▶ Your task:
Write out the line that contains "tite na neke", then every following line to the end of the records below, with no other lines and no changes.

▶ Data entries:
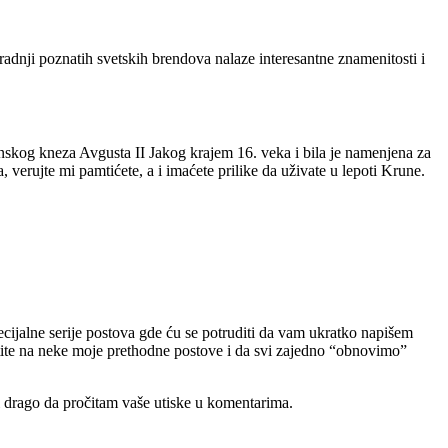
adnji poznatih svetskih brendova nalaze interesantne znamenitosti i
skog kneza Avgusta II Jakog krajem 16. veka i bila je namenjena za
 verujte mi pamtićete, a i imaćete prilike da uživate u lepoti Krune.
ijalne serije postova gde ću se potruditi da vam ukratko napišem
tite na neke moje prethodne postove i da svi zajedno “obnovimo”
mi drago da pročitam vaše utiske u komentarima.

▶ Task solution:
tite na neke moje prethodne postove i da svi zajedno “obnovimo”
mi drago da pročitam vaše utiske u komentarima.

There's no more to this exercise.